Ideology--of any strand--was largely useless to them, and the disconnect from the issues of the day presented on cable news, talk radio and the Internet was so large it seems like we are likely to travel twenty light years to reach another planet with water before a society that speaks with the same language will be able to bridge the divide.

 

As for green: it isn’t even on their radar screen. Expecting someone who can’t see past tomorrow to pay extra for an organic version of something that looks the same in a can or in the produce aisle is called failed marketing. Thinking these moms share the desire to see gas go to $5 per gallon so we finally adopt alternative liquid fuels and build electric vehicle charging stations is just pure fantasy.

 

None of these women went to the Solar Power International Conference or the Algal Biomass Conference in the last month to see the remarkable innovations in green technology because they don’t have the time or the money for the registration.

 

Sure, they want to be green, but what they see and hear is that green costs more in higher energy bills and higher food prices when they can least afford it. Yes, those canards are peddled by the Koch brothers and their oil titan ilk, but you can’t blame BP when a budget stretched shopper looks at two seemingly similar heads of lettuce with a 50 percent price differential.

 

Enter Michael Pollan and his exhaustively well researched book “The Omnivore’s Dilemma” that traces our food from soil to plate and the consequences of the industrialization of America’s food chain.  Despite his attempts to be even handed about what we eat, Pollan can’t help but take the moral high ground when it comes to organic food, (for example) asserting it’s oxymoronic to have frozen food that’s labeled organic, and criticizing industrial farms’ attempts to grow food organically--even if it cuts the price.

 

Point to Mr.
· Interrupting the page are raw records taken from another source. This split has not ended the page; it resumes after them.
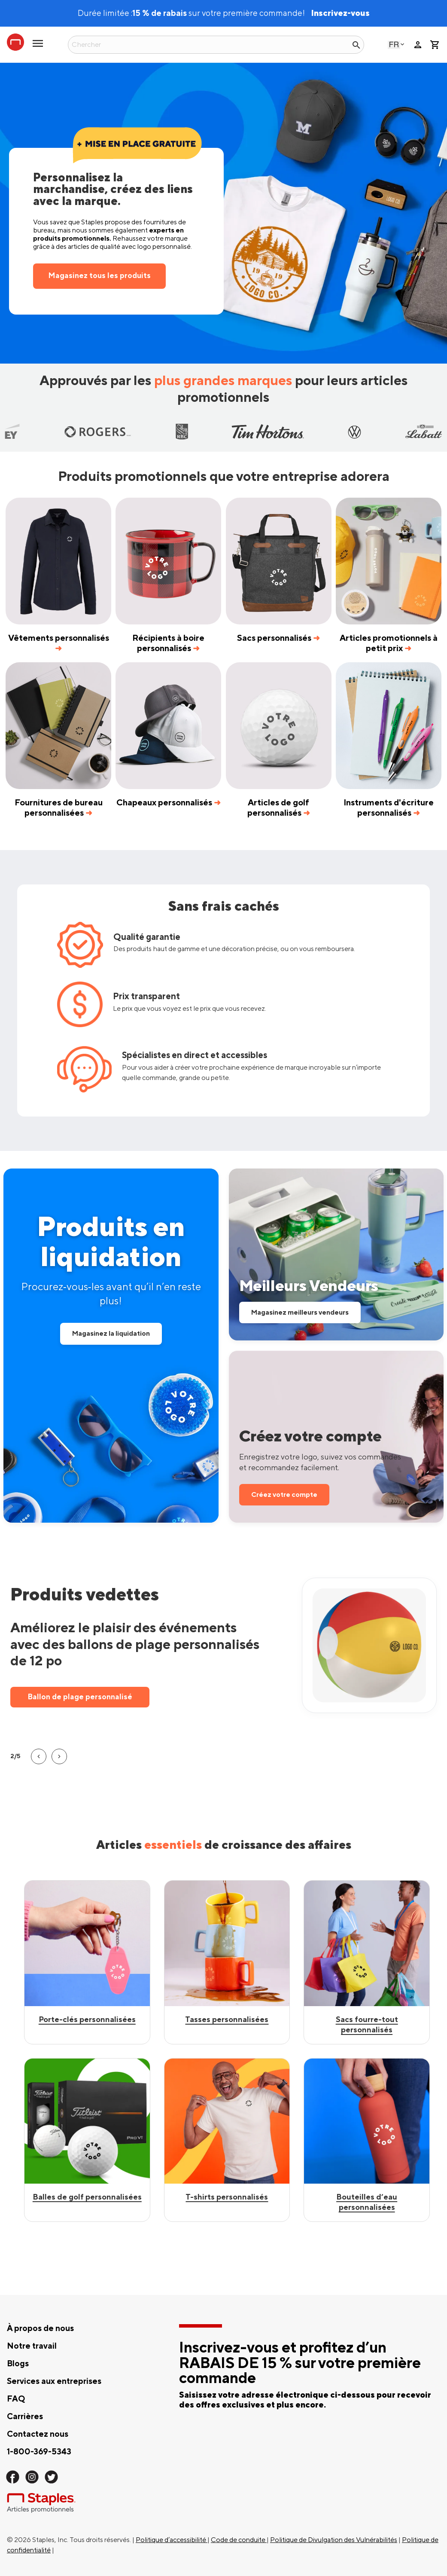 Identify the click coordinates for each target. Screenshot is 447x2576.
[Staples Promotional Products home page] (15, 42)
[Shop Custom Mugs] (227, 2140)
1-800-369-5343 (39, 2452)
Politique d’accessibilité (171, 2540)
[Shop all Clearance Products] (111, 1346)
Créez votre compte (284, 1495)
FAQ (16, 2399)
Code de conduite (239, 2540)
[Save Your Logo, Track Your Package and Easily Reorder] (336, 1437)
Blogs (18, 2363)
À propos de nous (40, 2328)
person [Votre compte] (418, 45)
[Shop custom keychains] (87, 1962)
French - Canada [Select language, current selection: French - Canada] (394, 44)
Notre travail (32, 2346)
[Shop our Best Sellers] (336, 1254)
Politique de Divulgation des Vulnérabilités (333, 2540)
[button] (37, 1756)
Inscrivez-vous (340, 13)
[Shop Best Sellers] (227, 1962)
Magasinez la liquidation (111, 1333)
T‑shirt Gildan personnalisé (85, 1696)
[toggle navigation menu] (38, 47)
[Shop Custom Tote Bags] (367, 2140)
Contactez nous (37, 2434)
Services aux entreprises (54, 2381)
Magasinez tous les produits (99, 276)
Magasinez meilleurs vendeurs (300, 1312)
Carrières (25, 2416) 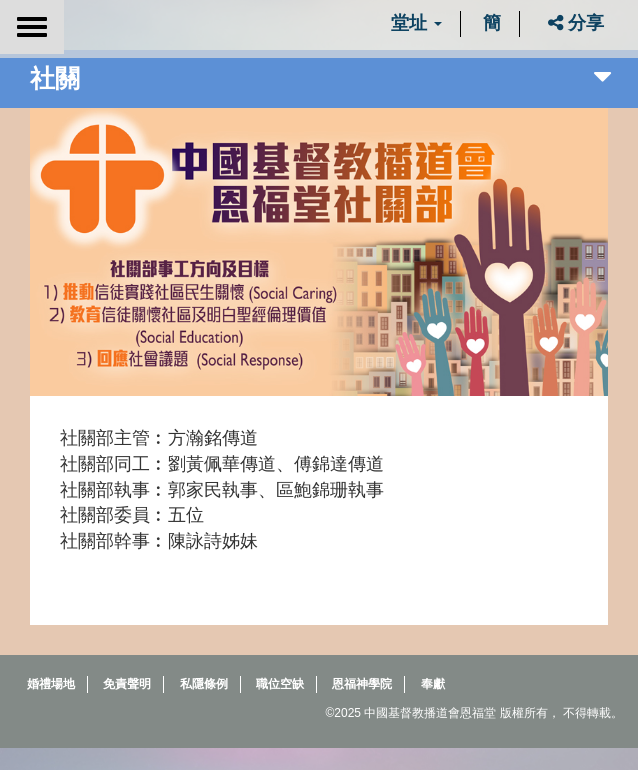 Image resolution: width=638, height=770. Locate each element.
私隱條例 (204, 684)
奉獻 (433, 684)
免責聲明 (127, 684)
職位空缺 (280, 684)
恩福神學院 (362, 684)
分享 (576, 23)
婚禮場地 (51, 684)
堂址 (416, 23) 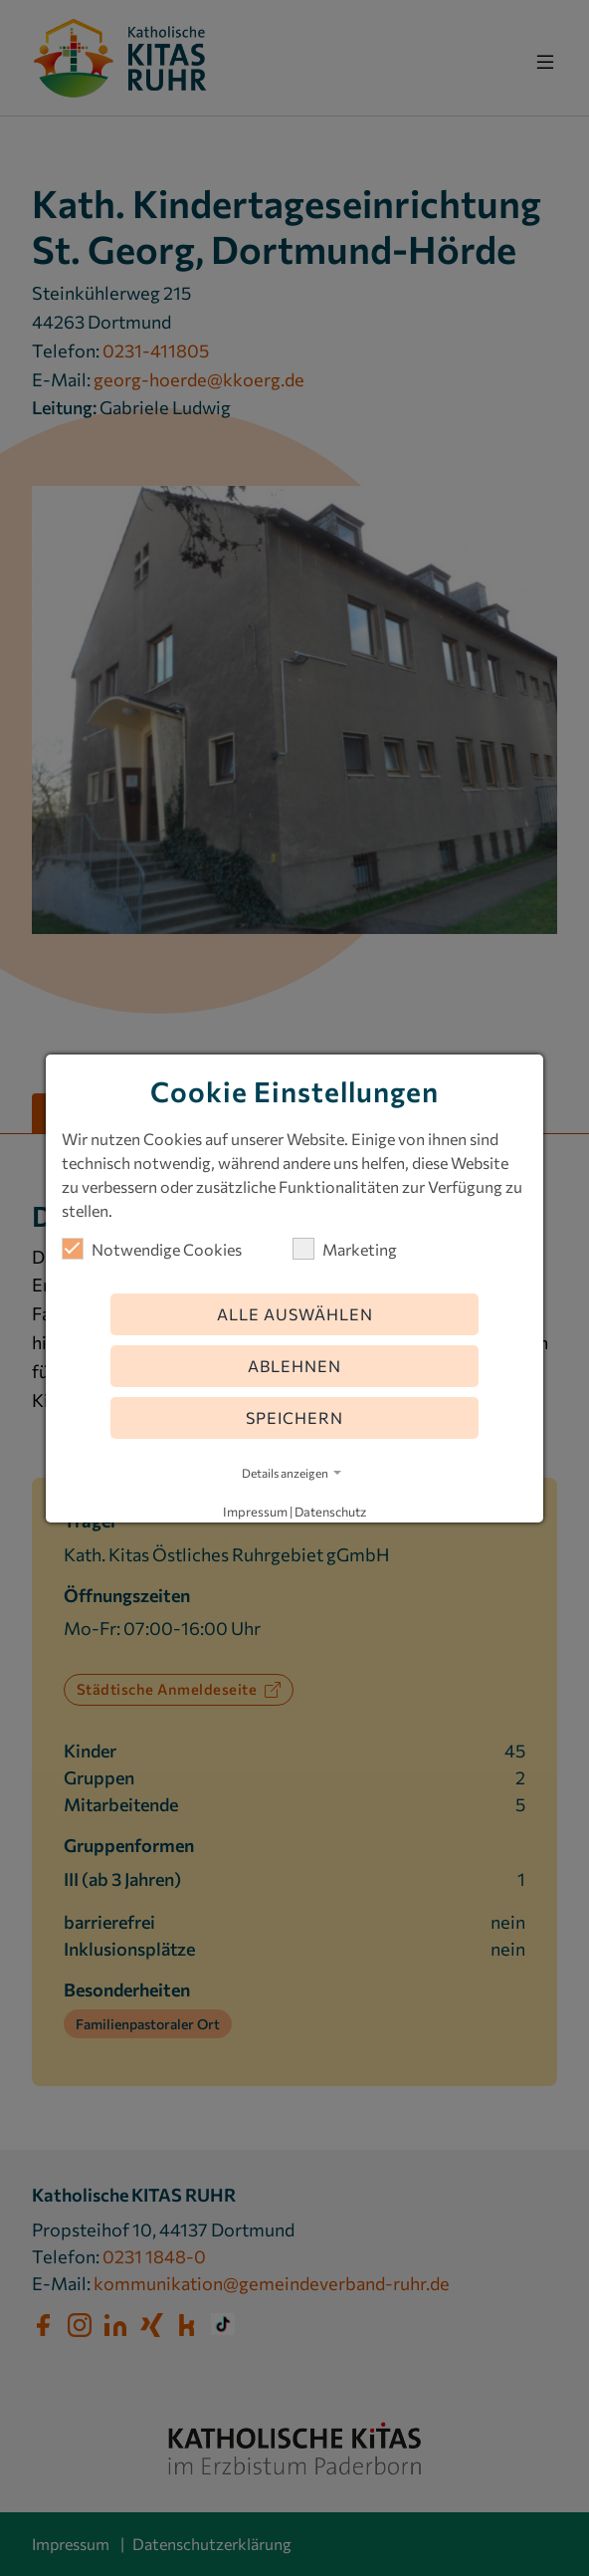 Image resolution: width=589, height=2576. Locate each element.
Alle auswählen (295, 1313)
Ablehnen (294, 1365)
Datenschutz (330, 1512)
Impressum (255, 1512)
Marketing (345, 1249)
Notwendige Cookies (152, 1249)
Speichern (294, 1417) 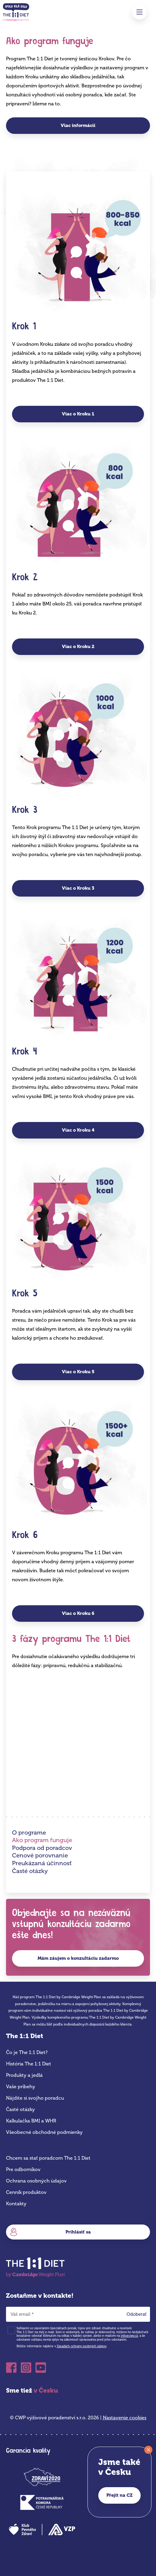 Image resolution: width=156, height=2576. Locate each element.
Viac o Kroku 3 (78, 888)
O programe (29, 1832)
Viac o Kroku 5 (78, 1371)
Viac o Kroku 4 (78, 1130)
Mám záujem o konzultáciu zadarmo (78, 1958)
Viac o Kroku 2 (78, 646)
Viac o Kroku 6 (78, 1613)
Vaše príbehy (20, 2086)
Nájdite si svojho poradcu (35, 2098)
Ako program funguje (42, 1840)
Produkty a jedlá (24, 2075)
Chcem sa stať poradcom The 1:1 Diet (48, 2158)
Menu (139, 12)
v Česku (46, 2390)
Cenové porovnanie (40, 1855)
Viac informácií (78, 125)
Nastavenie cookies (124, 2418)
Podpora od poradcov (42, 1847)
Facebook (11, 2367)
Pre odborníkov (23, 2169)
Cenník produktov (26, 2192)
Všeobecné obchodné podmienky (44, 2132)
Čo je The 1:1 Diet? (26, 2052)
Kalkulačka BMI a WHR (31, 2121)
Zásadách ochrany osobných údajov (81, 2346)
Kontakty (16, 2203)
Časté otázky (30, 1871)
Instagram (26, 2367)
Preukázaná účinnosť (42, 1863)
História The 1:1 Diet (28, 2064)
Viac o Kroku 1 (78, 414)
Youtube (40, 2367)
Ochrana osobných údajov (36, 2181)
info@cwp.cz (129, 2336)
Pollan, but the practical rub is if green advocates hope to educate consumers, they have to do it at the places where consumers live, work and shop; that means Wal-Mart, especially in this time of high anxiety.

 

Just as you can’t turn an agrarian society into a post-industrial society overnight, green advocates can’t afford to search for heretics and purge them like the Catholic Church of the Middle Ages when sustainability to tens of millions of families means having enough food for another day.

 

Sure, we can message all we want about green’s lower long-term costs for our health and our planet, but when it comes right down to it, self-preservation trumps solar system preservation pretty much every time. 

 

Wal-Mart is now the largest private employer in America, like it or not. By making mega-stores the enemy, green advocates are cutting themselves off from a lower-income audience who stand to learn as much about sustainability in well stocked aisles as they do from any non-profit.

 

If megastores Wal Mart, Target and Costco can sell organic food at more competitive prices, undercut the cost of CFL light bulbs and bring E15 ethanol blend gasoline to their members at a price beneath unleaded gas at the Shell station around the corner--all while adding these terms to the public lexicon--why not encourage them?

 

The FTC’s new Green Guides are good for protecting consumers from fraudulent advertising and blatantly misleading green faces on products, but the compulsive and reflexive need among some in the community to distinguish light green from dark green products smacks of the same failed elitism enshrined in Dr. Seuss’s parable about star bellied sneeches. 

 

Market forces and grassroots energy have always been at the vanguard of change in this country. Our government was unable to meet the challenge of a clean energy future this year because the public will wasn’t up to the task in this economic climate; because green has to compete for peoples’ priorities; and (oh yeah) that $500 million of lobbying spent by oil and coal companies. While it makes strange bedfellows to see Wal-Mart profit by promoting sustainability and educating consumers for us, if they’d rather share that bed with green advocates by mixing locally produced and low carbon goods on their shelves along side the thousands of other inexpensive products they sell, perhaps green could finally get over the hump with Wal-Mart moms. 

 

Let’s try keeping a (low watt) light on for them.